PROBLEM TO SOLVE. Print the lines that run from the line with "Certamen* (879, 24)" to the line with "Festival (1232, 24)", keeping both end lines, exactly as they appear in the entries below, and nothing else.

DATA RECORDS.
◇ ◇ ◇ ◇ ◇

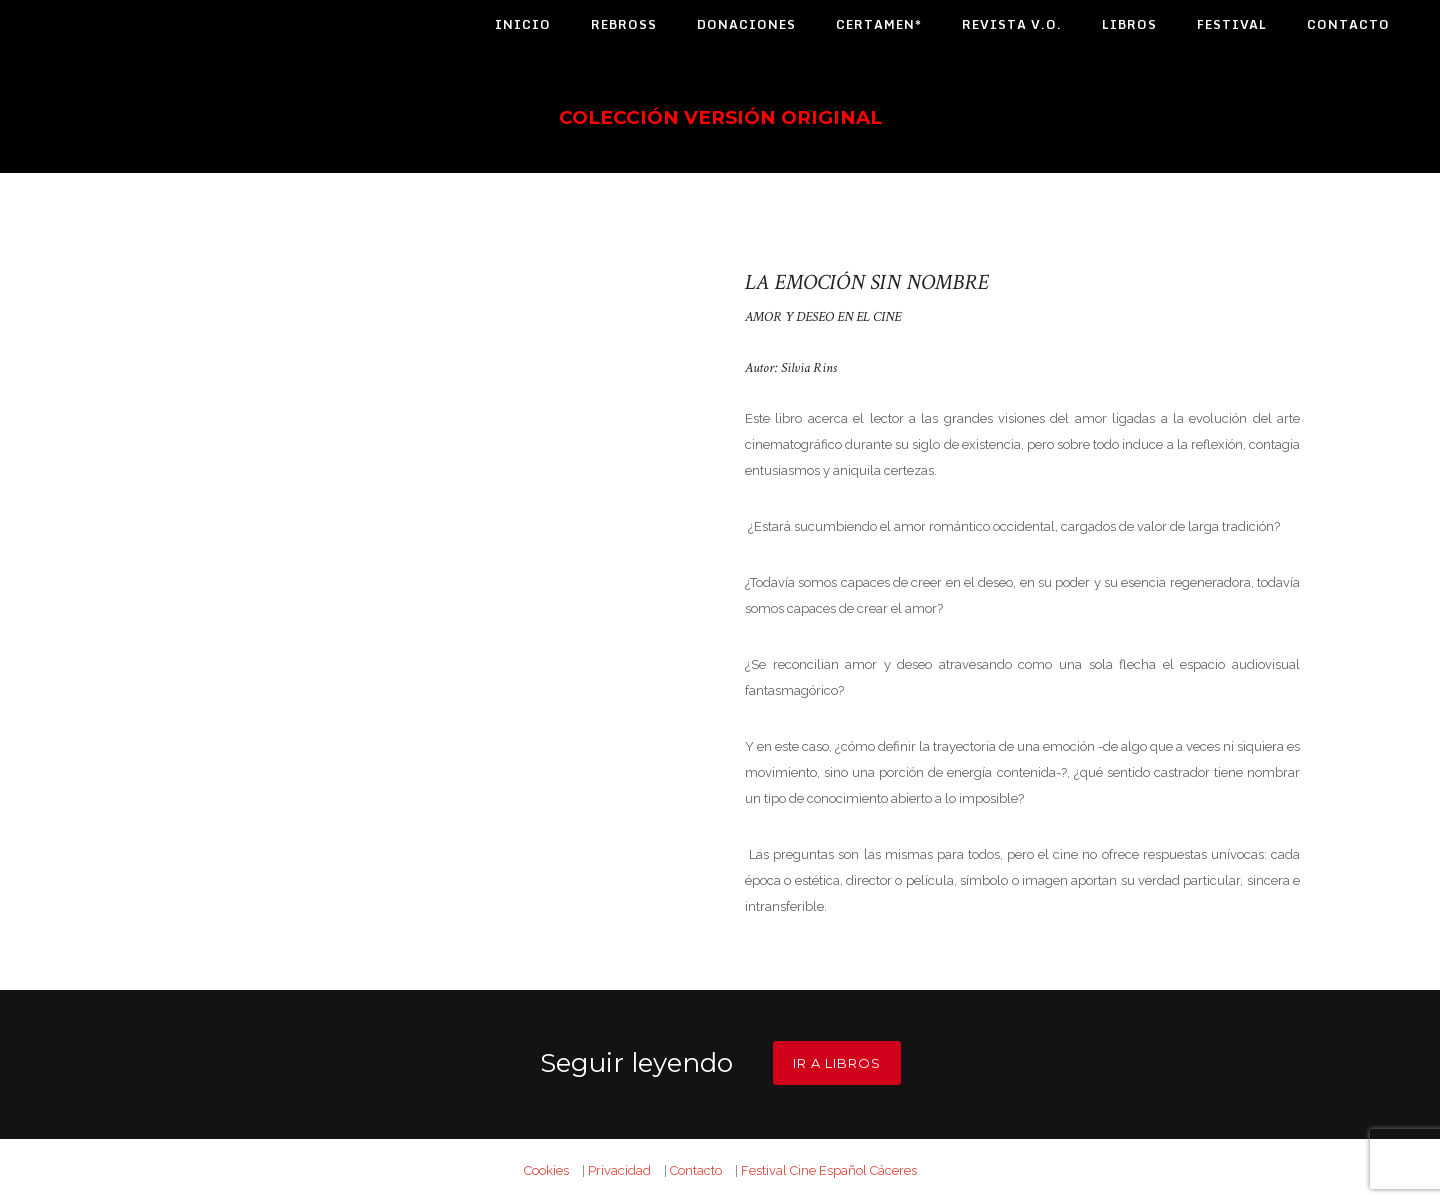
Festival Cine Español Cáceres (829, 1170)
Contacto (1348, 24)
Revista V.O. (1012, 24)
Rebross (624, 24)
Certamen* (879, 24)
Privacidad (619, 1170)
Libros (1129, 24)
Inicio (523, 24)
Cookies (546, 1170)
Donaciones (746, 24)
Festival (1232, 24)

◇ ◇ ◇ ◇ ◇

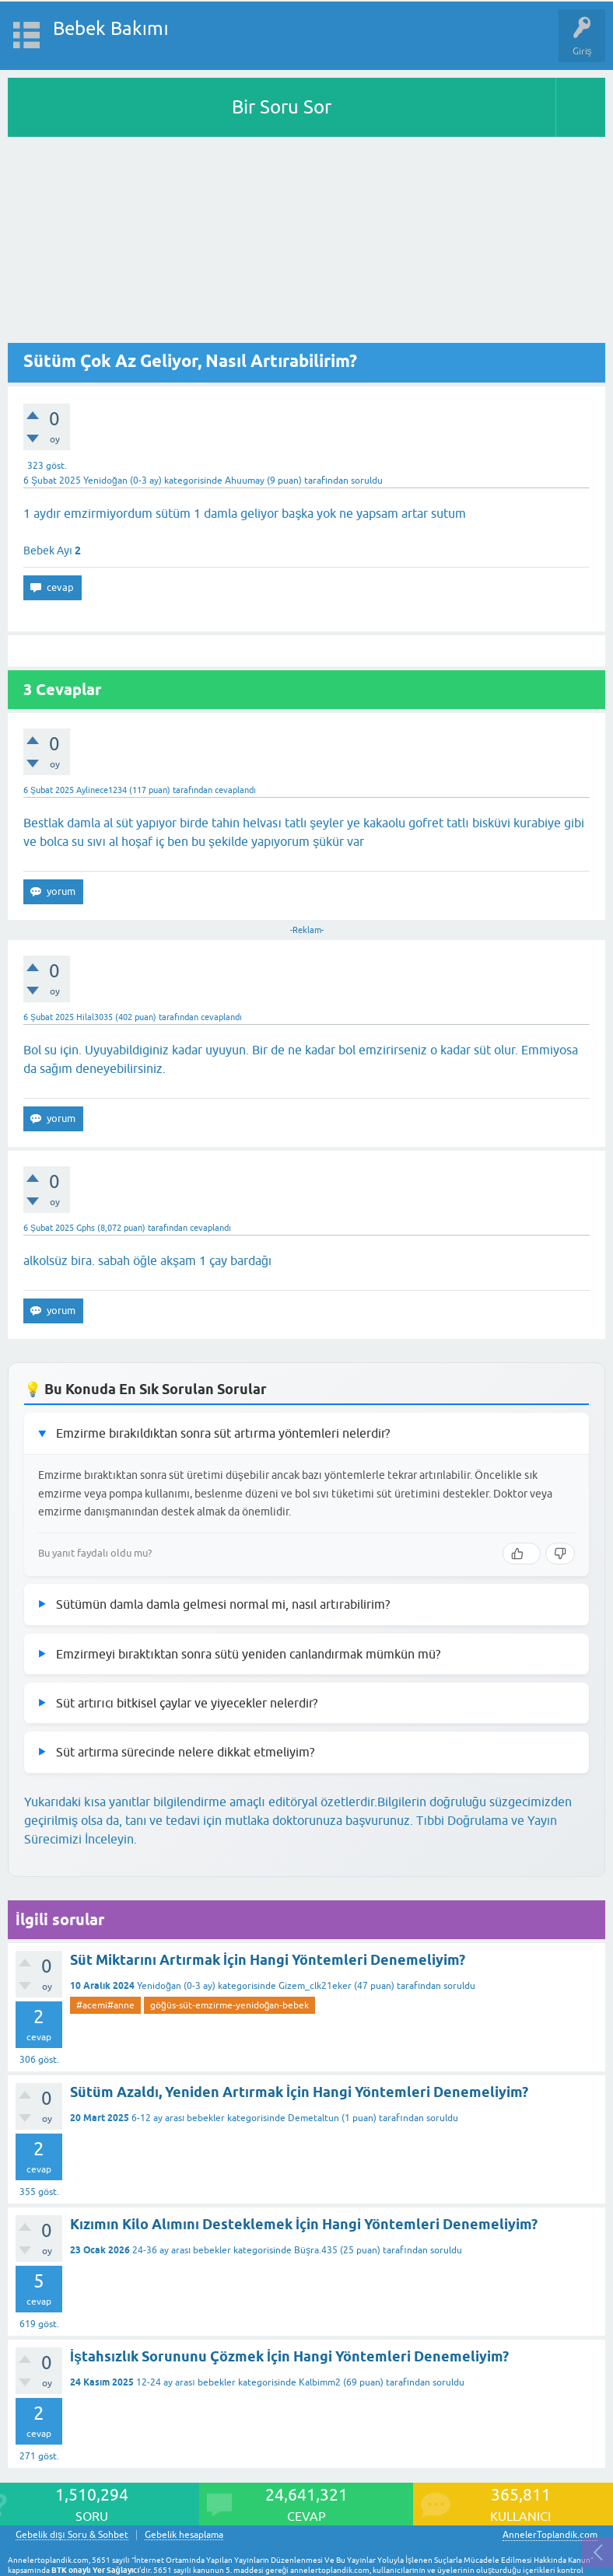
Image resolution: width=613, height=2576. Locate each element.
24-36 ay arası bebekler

◇ ◇ ◇ ◇ ◇

REPLY.
Certamen* (879, 24)
Privacidad (619, 1170)
Libros (1129, 24)
Inicio (523, 24)
Cookies (546, 1170)
Donaciones (746, 24)
Festival (1232, 24)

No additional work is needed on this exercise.